The State of Oregon has a long tradition of extensive public participation in state and local government. The initiative, recall and referendum were all born in Oregon in 1902, introduced by W. S. U'Ren. Oregon's modern open government era began in 1973 with the passage of the Oregon Public Records Law and its companion law, the Oregon Public Meetings Law. The statutes are found in Oregon Revised Statutes (ORS) 192.410 - 192.505 (Public Records) and ORS 192.610 - 192.710 (Open Meetings) (all ORS references are to the 2009 Edition). The impetus for enactment of the records and meetings statutes came from the Oregon Newspaper Publishers Association and a dedicated core of legislators who agreed that these issues should be handled comprehensively rather than on a case-by-case approach. They created a statutory scheme granting citizens and media representatives extensive access to the affairs of government. Introductory statements directing openness are found in both the Public Records and Public Meetings Laws. Withholding and closure are always the exceptions. Statutory exemptions to disclosure are always to be strictly construed.

The State Department of Justice has played a central role in interpreting the Public Records and Meetings statutes and in aiding in their enforcement. The Attorney General publishes an updated Public Records and Meetings Manual ("Manual") every two years. It serves as a useful desk reference for many records and meetings questions. The Manual contains a review of all public records and public meetings statutes and an index and summary of Attorney General opinions. It also includes valuable commentary, including opinions about commonly raised questions. References to the Manual in the following discussion of the statutes are to the January 2011 version. The Manual is available online at no cost through the Oregon Department of Justice at Printed copies are available for purchase by calling 503-378-2992. We strongly recommend consulting the Manual on every Oregon public records or public meetings issue.

Largely as a result of heightened public and media awareness about the Public Records and Meetings Laws, political and commercial special interests have routinely sought legislative help in curtailing access to certain types of records and proceedings considered to be proprietary, private or of a sensitive economic or personal nature. This has resulted in a variety of statutes found outside the public Records and Public Meetings Laws which contain disclosure restrictions.

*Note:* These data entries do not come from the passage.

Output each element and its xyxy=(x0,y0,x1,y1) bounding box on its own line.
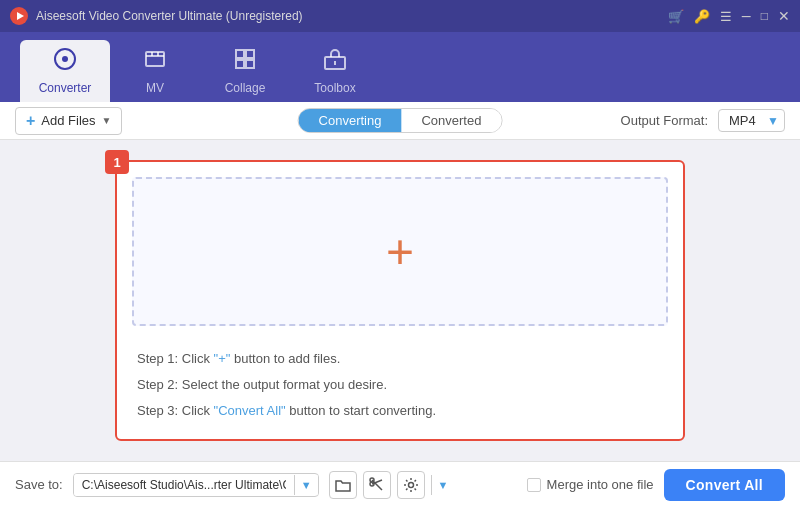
save-path-input[interactable] xyxy=(74,474,294,496)
key-icon[interactable]: 🔑 xyxy=(694,10,710,23)
convert-all-button[interactable]: Convert All xyxy=(664,469,785,501)
main-content: 1 + Step 1: Click "+" button to add file… xyxy=(0,140,800,461)
step3-prefix: Step 3: Click xyxy=(137,403,214,418)
step2-label: Step 2: Select the output format you des… xyxy=(137,377,387,392)
svg-point-3 xyxy=(62,56,68,62)
file-drop-area[interactable]: 1 + Step 1: Click "+" button to add file… xyxy=(115,160,685,441)
app-logo xyxy=(10,7,28,25)
output-format-wrapper: MP4 MKV AVI MOV ▼ xyxy=(718,109,785,132)
step3-text: Step 3: Click "Convert All" button to st… xyxy=(137,398,663,424)
drop-zone[interactable]: + xyxy=(132,177,668,326)
step3-suffix: button to start converting. xyxy=(286,403,436,418)
step3-link: "Convert All" xyxy=(214,403,286,418)
converting-converted-tabs: Converting Converted xyxy=(298,108,503,133)
converter-icon xyxy=(53,47,77,75)
svg-rect-5 xyxy=(236,50,244,58)
svg-rect-7 xyxy=(236,60,244,68)
window-controls: 🛒 🔑 ☰ – □ ✕ xyxy=(668,8,790,24)
step1-prefix: Step 1: Click xyxy=(137,351,214,366)
save-path-dropdown[interactable]: ▼ xyxy=(294,475,318,495)
add-files-label: Add Files xyxy=(41,113,95,128)
settings-dropdown-arrow[interactable]: ▼ xyxy=(431,475,455,495)
save-to-label: Save to: xyxy=(15,477,63,492)
merge-checkbox-wrapper: Merge into one file xyxy=(527,477,654,492)
collage-tab-label: Collage xyxy=(225,81,266,95)
file-number-badge: 1 xyxy=(105,150,129,174)
output-format-select[interactable]: MP4 MKV AVI MOV xyxy=(718,109,785,132)
svg-point-15 xyxy=(408,482,413,487)
svg-rect-6 xyxy=(246,50,254,58)
menu-icon[interactable]: ☰ xyxy=(720,10,732,23)
bottom-icon-group: ▼ xyxy=(329,471,455,499)
toolbar: + Add Files ▼ Converting Converted Outpu… xyxy=(0,102,800,140)
cart-icon[interactable]: 🛒 xyxy=(668,10,684,23)
settings-button[interactable] xyxy=(397,471,425,499)
drop-plus-icon: + xyxy=(386,228,414,276)
output-format-label: Output Format: xyxy=(621,113,708,128)
converter-tab-label: Converter xyxy=(39,81,92,95)
add-icon: + xyxy=(26,112,35,130)
step1-link: "+" xyxy=(214,351,231,366)
tab-converter[interactable]: Converter xyxy=(20,40,110,102)
folder-browse-button[interactable] xyxy=(329,471,357,499)
app-title: Aiseesoft Video Converter Ultimate (Unre… xyxy=(36,9,668,23)
nav-tabs: Converter MV Collage xyxy=(0,32,800,102)
save-path-wrapper: ▼ xyxy=(73,473,319,497)
mv-tab-label: MV xyxy=(146,81,164,95)
title-bar: Aiseesoft Video Converter Ultimate (Unre… xyxy=(0,0,800,32)
add-files-button[interactable]: + Add Files ▼ xyxy=(15,107,122,135)
close-button[interactable]: ✕ xyxy=(778,9,790,23)
merge-label: Merge into one file xyxy=(547,477,654,492)
step2-text: Step 2: Select the output format you des… xyxy=(137,372,663,398)
toolbox-icon xyxy=(323,47,347,75)
converted-tab[interactable]: Converted xyxy=(401,109,501,132)
toolbox-tab-label: Toolbox xyxy=(314,81,355,95)
instructions: Step 1: Click "+" button to add files. S… xyxy=(117,336,683,439)
tab-collage[interactable]: Collage xyxy=(200,40,290,102)
minimize-button[interactable]: – xyxy=(742,8,751,24)
add-dropdown-arrow: ▼ xyxy=(102,115,112,126)
mv-icon xyxy=(143,47,167,75)
collage-icon xyxy=(233,47,257,75)
converting-tab[interactable]: Converting xyxy=(299,109,402,132)
trim-button[interactable] xyxy=(363,471,391,499)
merge-checkbox[interactable] xyxy=(527,478,541,492)
maximize-button[interactable]: □ xyxy=(761,10,768,22)
bottom-bar: Save to: ▼ ▼ Merge in xyxy=(0,461,800,507)
step1-text: Step 1: Click "+" button to add files. xyxy=(137,346,663,372)
step1-suffix: button to add files. xyxy=(230,351,340,366)
svg-rect-8 xyxy=(246,60,254,68)
tab-toolbox[interactable]: Toolbox xyxy=(290,40,380,102)
svg-rect-4 xyxy=(146,52,164,66)
tab-mv[interactable]: MV xyxy=(110,40,200,102)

A number of things remain to be wished for with regard to open government in Oregon. The cost of obtaining records has escalated and made some important searches prohibitive. On occasion, it appears that a public body purposefully adds to costs, for example by insisting that a highly paid staff person look over the shoulder of someone examining files which previously had been examined without supervision, with the searcher incurring the full hourly costs of that employee, including overhead and benefits. Moreover, the law on fee waivers for matters truly in the public interest is weak. Oregon could also use an ombudsman with expertise in public records and public meetings, who might more efficiently, quickly and consistently resolve disputes. Appeals of public records litigation can take years; they should be expedited, like mandamus proceedings. More teeth could be added for enforcing the Public Meetings Law and pursuing violations. But with all of these concerns, which may be the subject of future legislation, the operations of both the Public Records Law and the Public Meetings Law seem by and large to be adapting slowly but surely to the 21st century.